Design and Architecture

Building upon Project Malmo

ToMCAT extends Project Malmo to provide a platform to study human behavior in a virtual environment, with a focus on studying human-human and human-machine teaming.

The core of Project Malmo consisted of two components: a static C++ library and a Java mod for Minecraft. Together, these components exposed an API for communicating with Minecraft over a TCP socket, thus enabling researchers to programmatically control avatars in the Minecraft world and declaratively specify ‘missions’ that provided suitable environments for reinforcement learning research.

ToMCAT inverts the original research direction of Project Malmo somewhat - rather than serving as a reinforcement learning research platform to teach AI agents to perform complex tasks in Minecraft, we focus on learning about how humans think and behave. We have vendorized the source of Project Malmo (external/malmo) and modified it to suit our purposes:

  1. The original Java mod (external/malmo/Minecraft) has been extended to

    • allow human control by default,

    • add software instrumentation to capture human actions in the Minecraft environment, and

    • add ‘missions’ (and documentation on how to implement new ones) to support developing machine social intelligence.

  2. The original C++ code for the Malmo static library has not been changed significantly (besides a bit of modernization and code formatting). We use this library to create an executable, runMission that serves as the driver for our experiments.

There are a couple of other high-level differences in the technical approaches taken by Malmo and ToMCAT.

  • In Malmo, a mission environment can be declaratively specified using low (e.g. DrawBlock, DrawEntity elements) and high (e.g. BuildBattleDecorator) level XML elements, and corresponding ‘decorator’ implementations on the Java side. In contrast, the equivalent functionality in ToMCAT has been almost completely extracted out into a separate C++ module (src/cpp/pro_gen) that simultaneously creates low-level (block and entity positions, types, etc) and high-level (specifications of bounding volumes and topological structure) machine-readable representations of the mission environment that can be then parsed relatively straightforward on the Java side to create the mission environment. These representations can also be used downstream by other applications, including AI agents in the ASIST program.

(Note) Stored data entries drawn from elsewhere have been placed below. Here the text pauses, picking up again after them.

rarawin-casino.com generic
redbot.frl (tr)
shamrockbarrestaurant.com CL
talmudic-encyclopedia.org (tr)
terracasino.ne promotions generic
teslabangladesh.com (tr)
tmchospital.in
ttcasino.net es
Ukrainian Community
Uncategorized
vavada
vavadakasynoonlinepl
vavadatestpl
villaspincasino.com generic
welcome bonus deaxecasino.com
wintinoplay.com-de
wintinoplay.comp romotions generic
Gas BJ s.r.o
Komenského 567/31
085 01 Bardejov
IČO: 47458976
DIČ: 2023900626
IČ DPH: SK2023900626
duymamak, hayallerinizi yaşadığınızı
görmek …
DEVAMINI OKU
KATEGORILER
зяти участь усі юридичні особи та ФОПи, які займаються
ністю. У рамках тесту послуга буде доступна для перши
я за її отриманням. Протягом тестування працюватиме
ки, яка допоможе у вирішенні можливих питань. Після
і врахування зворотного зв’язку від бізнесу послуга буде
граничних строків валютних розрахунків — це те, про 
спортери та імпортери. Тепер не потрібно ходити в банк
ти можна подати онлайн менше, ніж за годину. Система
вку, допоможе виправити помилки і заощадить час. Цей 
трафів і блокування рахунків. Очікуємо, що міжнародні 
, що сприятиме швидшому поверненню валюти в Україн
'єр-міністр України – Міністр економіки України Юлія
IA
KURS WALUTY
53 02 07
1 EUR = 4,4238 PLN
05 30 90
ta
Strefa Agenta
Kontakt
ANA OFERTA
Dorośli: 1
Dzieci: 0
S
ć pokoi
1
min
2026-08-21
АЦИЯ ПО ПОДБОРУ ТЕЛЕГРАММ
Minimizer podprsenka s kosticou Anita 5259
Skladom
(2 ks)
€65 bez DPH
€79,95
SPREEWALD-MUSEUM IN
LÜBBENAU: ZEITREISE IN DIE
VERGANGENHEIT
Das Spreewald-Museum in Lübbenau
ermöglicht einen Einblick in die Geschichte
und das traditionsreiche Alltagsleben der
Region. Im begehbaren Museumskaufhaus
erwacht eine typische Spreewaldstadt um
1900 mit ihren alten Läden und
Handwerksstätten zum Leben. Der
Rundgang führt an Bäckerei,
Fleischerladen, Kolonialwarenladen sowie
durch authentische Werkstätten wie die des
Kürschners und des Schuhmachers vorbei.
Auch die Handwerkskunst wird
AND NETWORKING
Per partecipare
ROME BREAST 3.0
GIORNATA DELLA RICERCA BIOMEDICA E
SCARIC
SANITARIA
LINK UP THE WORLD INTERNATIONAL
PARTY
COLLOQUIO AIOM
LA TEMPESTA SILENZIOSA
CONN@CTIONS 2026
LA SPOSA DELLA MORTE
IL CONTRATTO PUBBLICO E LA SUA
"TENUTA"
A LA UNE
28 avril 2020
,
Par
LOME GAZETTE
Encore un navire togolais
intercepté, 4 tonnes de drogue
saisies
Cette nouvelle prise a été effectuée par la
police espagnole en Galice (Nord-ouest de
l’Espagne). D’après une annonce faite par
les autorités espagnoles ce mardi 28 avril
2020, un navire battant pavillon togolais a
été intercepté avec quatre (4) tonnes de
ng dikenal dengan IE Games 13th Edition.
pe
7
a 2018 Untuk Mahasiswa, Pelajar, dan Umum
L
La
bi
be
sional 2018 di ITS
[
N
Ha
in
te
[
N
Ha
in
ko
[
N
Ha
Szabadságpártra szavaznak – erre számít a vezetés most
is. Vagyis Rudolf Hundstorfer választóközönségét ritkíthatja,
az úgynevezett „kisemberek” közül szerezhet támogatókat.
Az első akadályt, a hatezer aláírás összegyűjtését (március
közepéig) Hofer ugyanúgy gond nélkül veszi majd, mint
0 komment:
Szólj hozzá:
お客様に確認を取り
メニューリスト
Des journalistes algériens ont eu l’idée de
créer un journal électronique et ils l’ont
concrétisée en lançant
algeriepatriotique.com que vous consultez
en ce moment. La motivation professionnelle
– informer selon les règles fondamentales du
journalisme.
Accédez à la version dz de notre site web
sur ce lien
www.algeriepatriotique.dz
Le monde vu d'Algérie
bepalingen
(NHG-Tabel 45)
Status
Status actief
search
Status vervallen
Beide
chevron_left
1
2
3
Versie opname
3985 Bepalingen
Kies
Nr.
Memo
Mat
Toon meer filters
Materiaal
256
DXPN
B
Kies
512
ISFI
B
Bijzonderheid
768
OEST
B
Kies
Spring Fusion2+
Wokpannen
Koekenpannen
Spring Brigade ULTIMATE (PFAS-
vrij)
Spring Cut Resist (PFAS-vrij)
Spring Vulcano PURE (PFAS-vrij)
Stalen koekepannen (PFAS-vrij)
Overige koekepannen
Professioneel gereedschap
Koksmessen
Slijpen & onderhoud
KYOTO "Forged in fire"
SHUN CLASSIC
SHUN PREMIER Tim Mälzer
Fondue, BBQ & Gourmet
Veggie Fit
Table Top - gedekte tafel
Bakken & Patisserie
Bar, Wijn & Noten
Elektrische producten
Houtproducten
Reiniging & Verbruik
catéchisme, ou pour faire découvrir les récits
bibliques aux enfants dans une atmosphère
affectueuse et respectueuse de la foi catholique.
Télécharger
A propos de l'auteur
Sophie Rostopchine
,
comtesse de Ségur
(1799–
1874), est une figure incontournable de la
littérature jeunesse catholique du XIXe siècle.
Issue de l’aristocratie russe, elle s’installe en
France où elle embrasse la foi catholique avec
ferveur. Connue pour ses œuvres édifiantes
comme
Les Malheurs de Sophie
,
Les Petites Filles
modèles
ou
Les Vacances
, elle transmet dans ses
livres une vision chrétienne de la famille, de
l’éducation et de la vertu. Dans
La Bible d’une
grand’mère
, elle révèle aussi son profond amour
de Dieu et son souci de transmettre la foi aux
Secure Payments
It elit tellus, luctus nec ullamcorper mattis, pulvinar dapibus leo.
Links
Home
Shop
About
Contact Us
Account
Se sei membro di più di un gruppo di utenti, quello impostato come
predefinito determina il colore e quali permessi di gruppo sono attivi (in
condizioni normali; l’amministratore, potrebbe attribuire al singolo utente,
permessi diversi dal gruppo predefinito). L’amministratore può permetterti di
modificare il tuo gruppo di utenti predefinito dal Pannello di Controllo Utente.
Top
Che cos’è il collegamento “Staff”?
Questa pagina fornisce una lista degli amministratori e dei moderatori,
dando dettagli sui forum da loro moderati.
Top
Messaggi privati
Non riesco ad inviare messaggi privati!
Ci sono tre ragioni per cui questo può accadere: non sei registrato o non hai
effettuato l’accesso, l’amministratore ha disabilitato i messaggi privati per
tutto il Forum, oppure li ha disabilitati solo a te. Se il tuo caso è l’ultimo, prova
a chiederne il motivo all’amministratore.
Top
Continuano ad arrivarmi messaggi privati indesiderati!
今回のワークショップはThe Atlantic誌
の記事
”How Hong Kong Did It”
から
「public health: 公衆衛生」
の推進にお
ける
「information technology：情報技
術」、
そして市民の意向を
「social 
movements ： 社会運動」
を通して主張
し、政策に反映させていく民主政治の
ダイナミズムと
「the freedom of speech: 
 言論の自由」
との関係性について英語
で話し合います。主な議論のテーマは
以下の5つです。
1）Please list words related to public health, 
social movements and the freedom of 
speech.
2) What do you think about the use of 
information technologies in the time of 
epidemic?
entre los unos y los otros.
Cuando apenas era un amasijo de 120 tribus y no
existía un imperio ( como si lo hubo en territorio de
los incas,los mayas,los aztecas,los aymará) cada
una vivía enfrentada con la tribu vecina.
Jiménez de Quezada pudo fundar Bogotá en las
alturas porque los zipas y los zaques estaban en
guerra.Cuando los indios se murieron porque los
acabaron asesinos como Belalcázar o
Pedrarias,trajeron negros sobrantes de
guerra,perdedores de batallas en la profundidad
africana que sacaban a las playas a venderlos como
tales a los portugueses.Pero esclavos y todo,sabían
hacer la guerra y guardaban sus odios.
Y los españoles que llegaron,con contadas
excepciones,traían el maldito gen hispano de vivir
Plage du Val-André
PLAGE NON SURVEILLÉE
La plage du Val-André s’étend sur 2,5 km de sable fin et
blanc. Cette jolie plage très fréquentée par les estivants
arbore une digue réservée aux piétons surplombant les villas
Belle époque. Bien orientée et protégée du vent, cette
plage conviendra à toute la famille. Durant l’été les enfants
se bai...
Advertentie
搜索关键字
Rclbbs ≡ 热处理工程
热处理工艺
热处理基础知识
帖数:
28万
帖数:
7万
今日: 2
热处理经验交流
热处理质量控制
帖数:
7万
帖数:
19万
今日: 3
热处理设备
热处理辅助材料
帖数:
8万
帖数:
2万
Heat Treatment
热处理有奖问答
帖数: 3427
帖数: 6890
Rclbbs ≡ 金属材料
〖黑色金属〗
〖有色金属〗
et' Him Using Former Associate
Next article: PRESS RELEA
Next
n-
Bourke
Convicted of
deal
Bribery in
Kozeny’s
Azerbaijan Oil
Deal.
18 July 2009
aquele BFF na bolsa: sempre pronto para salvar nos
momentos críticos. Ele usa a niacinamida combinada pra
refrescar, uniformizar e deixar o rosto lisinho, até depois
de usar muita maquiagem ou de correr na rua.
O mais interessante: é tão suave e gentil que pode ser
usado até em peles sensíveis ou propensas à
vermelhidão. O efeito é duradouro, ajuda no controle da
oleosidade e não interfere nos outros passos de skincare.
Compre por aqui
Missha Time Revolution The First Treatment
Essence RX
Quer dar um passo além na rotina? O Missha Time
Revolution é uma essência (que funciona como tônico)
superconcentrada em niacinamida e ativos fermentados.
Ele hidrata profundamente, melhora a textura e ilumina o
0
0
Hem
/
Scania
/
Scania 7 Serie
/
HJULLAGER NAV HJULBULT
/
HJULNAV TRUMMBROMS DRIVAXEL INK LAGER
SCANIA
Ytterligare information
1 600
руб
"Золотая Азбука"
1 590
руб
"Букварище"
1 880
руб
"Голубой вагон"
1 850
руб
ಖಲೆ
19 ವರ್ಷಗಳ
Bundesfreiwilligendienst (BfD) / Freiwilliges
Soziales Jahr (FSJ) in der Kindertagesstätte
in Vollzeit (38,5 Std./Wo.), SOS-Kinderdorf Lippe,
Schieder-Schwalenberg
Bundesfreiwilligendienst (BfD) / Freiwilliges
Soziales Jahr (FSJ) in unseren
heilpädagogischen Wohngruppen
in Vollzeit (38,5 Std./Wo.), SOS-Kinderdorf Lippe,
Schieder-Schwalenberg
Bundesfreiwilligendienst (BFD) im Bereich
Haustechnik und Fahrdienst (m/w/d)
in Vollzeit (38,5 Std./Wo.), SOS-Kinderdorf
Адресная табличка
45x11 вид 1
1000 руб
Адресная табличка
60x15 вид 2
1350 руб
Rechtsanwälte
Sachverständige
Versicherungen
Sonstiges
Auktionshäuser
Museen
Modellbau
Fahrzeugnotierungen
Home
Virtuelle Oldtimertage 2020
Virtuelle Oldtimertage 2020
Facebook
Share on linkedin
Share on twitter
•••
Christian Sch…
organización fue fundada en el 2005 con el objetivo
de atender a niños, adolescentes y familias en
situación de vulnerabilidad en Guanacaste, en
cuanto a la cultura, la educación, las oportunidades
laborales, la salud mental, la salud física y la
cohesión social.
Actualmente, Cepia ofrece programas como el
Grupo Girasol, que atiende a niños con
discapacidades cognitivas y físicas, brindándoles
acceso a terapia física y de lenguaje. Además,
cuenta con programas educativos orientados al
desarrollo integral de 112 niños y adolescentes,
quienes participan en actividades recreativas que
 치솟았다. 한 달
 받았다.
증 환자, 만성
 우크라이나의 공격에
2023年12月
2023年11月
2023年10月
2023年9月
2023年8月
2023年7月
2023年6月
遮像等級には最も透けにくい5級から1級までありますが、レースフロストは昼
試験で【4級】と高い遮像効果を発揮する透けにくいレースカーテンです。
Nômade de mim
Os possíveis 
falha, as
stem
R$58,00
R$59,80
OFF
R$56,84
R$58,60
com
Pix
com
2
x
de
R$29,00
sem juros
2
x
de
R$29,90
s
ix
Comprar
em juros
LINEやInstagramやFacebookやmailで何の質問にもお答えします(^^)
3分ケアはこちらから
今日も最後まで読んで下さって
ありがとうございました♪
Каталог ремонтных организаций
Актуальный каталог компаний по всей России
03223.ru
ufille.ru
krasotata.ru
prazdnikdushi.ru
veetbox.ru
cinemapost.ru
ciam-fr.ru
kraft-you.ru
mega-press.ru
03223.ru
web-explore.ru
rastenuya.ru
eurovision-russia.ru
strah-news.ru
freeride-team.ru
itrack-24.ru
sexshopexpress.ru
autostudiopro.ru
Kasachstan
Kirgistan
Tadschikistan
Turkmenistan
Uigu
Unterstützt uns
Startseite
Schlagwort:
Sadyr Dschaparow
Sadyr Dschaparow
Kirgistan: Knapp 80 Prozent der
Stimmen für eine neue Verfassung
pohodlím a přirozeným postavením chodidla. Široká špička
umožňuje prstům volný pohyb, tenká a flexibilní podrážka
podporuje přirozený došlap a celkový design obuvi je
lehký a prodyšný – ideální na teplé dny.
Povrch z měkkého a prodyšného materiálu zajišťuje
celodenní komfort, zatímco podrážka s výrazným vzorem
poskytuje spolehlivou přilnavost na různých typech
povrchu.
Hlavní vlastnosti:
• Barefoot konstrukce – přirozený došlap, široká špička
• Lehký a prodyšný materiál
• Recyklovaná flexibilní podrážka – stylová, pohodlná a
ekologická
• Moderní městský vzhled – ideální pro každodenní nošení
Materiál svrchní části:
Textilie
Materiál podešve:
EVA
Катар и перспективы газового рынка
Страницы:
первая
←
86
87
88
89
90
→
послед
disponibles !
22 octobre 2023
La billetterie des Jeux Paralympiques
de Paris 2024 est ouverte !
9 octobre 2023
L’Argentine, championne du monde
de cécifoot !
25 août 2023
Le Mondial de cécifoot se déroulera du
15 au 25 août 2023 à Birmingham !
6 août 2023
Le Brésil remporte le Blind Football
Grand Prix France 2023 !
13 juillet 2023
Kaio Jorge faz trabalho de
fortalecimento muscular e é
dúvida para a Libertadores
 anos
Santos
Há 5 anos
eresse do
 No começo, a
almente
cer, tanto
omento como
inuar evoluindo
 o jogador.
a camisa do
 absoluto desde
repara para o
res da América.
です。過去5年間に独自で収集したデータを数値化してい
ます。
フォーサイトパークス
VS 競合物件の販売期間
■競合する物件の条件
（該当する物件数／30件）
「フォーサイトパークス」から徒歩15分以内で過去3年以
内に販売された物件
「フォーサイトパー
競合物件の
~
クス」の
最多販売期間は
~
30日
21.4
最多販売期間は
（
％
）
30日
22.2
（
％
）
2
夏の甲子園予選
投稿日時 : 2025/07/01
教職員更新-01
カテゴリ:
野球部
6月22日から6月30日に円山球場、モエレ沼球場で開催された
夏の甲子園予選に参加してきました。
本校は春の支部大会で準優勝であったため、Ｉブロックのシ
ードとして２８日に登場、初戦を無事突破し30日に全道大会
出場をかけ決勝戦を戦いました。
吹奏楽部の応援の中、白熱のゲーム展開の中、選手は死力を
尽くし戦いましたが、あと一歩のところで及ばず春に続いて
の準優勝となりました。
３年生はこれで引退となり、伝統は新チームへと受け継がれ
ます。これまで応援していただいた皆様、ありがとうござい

  • Malmo focuses on state observations at regular time intervals, but when studying humans, it is desirable to record events that do not necessary happen at regular time intervals (e.g. opening a door, flipping a lever, attacking a mob). These kinds of events are accessible through the Forge API, and ToMCAT exposes a subset of these (see the documentation on events and data models and instructions on how to implement new missions and events for more details).

Automation

We place a heavy premium on automation, and thus eschew support for Windows and non-LAN multiplayer in favor of maintaining a set of robust scripts (in the tools directory) and a procedural generation module (src/cpp/pro_gen) to ease the lives of developers and end-users by minimizing the amount of complex documentation they need to read to get set up. Our software is currently tested on macOS and Ubuntu with a continuous integration pipeline.

Sensors

Audio and Video

We implement sensors to record video and audio of the human player and the game itself. The video and audio of the player and the video of the game are captured using ffmpeg, and the audio of the game is captured using pacat (Linux) or BlackHole (macOS).

In-game observations and events

We implement capturing in-game observations and events related to the human players and the missions they are conducting. These are published to an MQTT message bus on various topics.

Facial Landmark, Gaze, Pose, and AU detection

We leverage OpenFace to create an executable called faceAnalyzer that outputs JSON messages containing information about a player’s gaze, pose, action units, and face landmarks, either from a webcam feed or from a video file. These messages are output to standard output, from where they can be either redirected to a file, piped to an MQTT client (e.g. mosquitto_sub) for publication to a message bus, or used for other downstream applications.